September 17, 1998
FOR IMMEDIATE RELEASE
WASHINGTON, D.C. ---- FALEOMAVAEGA RESPONDS TO BCTC
COMMENTS IN FONO HEARING ON REASONS
FOR PLANT CLOSING
Congressman Faleomavaega announced today that he has written to Speaker of the House Mailo Sao T. Nua (Text)(pdf) commenting on BCTC Samoa's recent decision to close their American Samoa garment manufacturing plant. The Congressman said that he wanted to correct the impression left when BCTC officials recently testified in a House committee hearing that their decision was made because Congress had not changed certain federal laws governing apparel imports into the United States. "It is important to clarify this situation," said Faleomavaega.
In his letter, the Congressman wrote, "It has been brought to my attention that...officials from BCTC indicated that because Congress did not provide more favorable treatment for apparel partly made in American Samoa, the company is being forced to close and hundreds of Samoans are losing their jobs." Faleomavaega's letter continued, "I would like to place the events of the past several years into perspective."
The Congressman pointed out that when BCTC began operations, their plan was to cut and sew fabric into finished apparel in American Samoa and ship those finished products to the United States. He said that the manufacture of garments under the original BCTC plan has been available to BCTC under federal law throughout the time BCTC has been in American Samoa and that the key to the continued success of BCTC's operations was training local sewers in order to phase out foreign workers. In his letter, Faleomavaega stated that, "BCTC never trained an adequate number of local sewers to conduct its operations according to its own plan."
The initial phase of the BCTC-ASG plan went well. ASG made every effort to assist BCTC in obtaining permits to begin its operations, and BCTC promptly leased and constructed the facilities it needed, hired hundreds of local workers and began operations.
The Congressman said, "In my view, the period of six months to 18 months after BCTC began operations was critical. For BCTC to succeed in American Samoa it needed local sewers. Absent local sewers, BCTC incurred the costs of transporting and paying Chinese workers to American Samoa, housing and feeding them while they were here and then returning them to their home country." The Congressman went on to say, "It was clear to me that the problem was well defined and that it needed attention." However, critical months went by and the problem went unresolved.
When BCTC came to American Samoa and began operations, the rules governing country of origin were in place and known. BCTC's future plan was also to import dyed fabric into American Samoa, and to cut and sew that fabric into apparel in American Samoa. "BCTC could do that when it began its operations in our territory and it can do that today. The law has not changed in that regard, and there is no quota or duty applied to product made in American Samoa and brought into the United States," said Faleomavaega. He continued, "For BCTC to say now that it is leaving because federal law has not been changed simply is not true."
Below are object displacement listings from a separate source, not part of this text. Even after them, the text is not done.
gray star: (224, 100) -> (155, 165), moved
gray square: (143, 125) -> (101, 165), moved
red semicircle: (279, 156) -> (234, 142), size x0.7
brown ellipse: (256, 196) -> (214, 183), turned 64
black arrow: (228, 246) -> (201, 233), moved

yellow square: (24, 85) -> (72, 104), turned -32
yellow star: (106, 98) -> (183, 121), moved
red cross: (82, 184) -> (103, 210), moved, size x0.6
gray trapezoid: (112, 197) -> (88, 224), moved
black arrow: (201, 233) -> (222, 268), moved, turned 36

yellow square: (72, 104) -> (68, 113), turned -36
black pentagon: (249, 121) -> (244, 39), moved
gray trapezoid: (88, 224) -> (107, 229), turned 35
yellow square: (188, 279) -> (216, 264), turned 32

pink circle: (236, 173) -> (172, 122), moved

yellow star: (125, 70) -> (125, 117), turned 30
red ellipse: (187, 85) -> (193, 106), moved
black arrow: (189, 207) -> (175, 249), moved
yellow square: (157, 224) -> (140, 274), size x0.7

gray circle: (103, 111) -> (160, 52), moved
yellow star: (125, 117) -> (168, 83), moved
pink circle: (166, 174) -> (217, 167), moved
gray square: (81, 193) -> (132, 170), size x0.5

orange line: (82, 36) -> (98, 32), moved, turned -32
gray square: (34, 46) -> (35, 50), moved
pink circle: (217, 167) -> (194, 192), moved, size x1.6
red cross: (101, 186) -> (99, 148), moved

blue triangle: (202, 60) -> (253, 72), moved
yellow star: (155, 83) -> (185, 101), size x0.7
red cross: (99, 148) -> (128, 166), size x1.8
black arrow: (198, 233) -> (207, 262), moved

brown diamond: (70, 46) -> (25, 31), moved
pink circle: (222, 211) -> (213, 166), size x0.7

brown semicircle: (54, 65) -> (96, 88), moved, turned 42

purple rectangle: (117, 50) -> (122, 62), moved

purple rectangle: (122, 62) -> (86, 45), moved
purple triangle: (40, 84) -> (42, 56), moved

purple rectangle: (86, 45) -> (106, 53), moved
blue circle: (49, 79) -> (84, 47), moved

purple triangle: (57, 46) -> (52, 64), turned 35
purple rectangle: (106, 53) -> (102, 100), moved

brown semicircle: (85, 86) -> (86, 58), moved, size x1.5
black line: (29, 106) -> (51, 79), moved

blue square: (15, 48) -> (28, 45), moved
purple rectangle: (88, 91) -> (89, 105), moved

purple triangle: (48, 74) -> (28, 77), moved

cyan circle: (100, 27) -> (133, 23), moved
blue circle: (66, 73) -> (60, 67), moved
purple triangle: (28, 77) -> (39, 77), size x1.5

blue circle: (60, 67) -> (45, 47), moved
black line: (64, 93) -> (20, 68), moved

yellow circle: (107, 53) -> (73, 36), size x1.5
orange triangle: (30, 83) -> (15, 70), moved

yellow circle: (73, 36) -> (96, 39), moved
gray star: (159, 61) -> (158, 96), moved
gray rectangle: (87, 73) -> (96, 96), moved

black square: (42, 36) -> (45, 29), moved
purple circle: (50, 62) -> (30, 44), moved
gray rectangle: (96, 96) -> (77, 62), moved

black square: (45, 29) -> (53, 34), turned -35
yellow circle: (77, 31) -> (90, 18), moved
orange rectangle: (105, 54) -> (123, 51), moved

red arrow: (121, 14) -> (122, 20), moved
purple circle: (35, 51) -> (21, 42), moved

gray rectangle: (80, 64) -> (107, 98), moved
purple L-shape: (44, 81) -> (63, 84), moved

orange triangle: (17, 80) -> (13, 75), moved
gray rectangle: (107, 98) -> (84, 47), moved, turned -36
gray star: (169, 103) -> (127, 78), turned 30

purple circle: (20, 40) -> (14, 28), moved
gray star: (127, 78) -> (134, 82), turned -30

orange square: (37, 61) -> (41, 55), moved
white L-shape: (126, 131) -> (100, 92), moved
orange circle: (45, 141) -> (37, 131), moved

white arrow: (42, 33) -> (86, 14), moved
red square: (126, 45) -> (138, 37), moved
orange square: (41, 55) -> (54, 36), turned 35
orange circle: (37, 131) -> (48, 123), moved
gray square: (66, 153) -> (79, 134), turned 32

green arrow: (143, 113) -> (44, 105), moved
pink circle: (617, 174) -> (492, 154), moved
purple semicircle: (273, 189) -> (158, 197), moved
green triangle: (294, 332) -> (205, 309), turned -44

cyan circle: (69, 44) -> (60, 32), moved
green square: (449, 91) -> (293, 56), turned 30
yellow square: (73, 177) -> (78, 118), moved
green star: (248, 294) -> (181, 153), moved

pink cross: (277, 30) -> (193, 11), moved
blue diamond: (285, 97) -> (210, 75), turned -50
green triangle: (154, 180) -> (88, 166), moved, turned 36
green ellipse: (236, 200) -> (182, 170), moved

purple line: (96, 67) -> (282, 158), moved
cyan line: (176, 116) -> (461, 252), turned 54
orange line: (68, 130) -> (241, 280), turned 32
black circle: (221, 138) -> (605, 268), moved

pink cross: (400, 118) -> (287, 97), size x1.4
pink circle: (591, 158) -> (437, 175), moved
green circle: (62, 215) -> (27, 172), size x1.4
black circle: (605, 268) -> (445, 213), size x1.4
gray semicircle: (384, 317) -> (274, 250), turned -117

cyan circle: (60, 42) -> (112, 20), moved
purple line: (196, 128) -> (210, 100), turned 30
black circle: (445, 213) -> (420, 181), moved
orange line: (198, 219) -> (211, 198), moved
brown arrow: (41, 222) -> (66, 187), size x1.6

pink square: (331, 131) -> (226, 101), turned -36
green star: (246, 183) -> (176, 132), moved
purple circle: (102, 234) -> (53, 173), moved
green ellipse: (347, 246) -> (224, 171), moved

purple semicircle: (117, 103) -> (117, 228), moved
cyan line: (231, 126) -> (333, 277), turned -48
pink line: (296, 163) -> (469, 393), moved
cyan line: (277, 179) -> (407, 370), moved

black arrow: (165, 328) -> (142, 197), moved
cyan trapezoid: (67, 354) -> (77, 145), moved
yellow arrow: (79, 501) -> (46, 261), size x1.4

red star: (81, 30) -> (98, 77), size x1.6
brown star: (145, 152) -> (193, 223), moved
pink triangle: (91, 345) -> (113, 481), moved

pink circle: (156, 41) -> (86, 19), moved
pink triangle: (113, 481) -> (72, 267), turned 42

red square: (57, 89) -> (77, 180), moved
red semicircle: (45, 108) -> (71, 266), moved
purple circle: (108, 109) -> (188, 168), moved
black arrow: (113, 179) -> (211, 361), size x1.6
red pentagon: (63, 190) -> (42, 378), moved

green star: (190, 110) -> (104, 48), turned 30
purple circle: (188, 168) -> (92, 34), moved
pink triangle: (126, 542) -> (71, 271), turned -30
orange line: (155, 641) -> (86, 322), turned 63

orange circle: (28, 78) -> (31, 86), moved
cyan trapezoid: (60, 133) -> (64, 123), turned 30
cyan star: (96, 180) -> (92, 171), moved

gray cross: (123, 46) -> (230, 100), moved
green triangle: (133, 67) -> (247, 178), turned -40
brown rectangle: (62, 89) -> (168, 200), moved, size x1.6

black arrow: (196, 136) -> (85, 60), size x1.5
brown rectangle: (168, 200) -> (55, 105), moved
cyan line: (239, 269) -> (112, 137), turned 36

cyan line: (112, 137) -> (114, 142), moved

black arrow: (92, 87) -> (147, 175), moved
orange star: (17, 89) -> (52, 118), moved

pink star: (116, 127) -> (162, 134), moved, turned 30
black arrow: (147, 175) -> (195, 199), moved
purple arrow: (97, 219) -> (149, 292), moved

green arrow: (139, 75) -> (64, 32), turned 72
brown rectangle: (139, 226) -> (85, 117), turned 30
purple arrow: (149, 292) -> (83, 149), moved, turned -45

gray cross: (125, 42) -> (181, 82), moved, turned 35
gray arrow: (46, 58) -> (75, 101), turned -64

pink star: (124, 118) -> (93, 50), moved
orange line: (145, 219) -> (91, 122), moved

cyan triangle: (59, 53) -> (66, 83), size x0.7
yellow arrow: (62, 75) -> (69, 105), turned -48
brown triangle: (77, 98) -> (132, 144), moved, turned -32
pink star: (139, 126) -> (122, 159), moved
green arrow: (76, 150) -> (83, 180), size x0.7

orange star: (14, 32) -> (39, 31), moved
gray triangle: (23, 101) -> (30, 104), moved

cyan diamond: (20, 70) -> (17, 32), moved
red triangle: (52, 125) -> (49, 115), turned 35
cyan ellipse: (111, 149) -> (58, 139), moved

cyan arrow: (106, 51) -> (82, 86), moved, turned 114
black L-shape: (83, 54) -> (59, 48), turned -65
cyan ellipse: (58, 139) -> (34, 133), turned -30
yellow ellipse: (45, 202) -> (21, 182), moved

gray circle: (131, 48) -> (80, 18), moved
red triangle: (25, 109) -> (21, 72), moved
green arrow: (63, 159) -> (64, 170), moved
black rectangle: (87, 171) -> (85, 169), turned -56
The Congressman stated, "BCTC officials discussed the question of closing its operations in Samoa with the current administration about a month ago, but totally without my knowledge. I did not hear of BCTC's decision to terminate its operations in our territory until the Governor announced it at Starkist's anniversary ceremony over the Labor Day weekend."
Faleomavaega concluded, "With the infrastructure in place, I remain optimistic that another company will be willing to pick up where BCTC has left off and our local employees will be able to regain similar positions with a new company."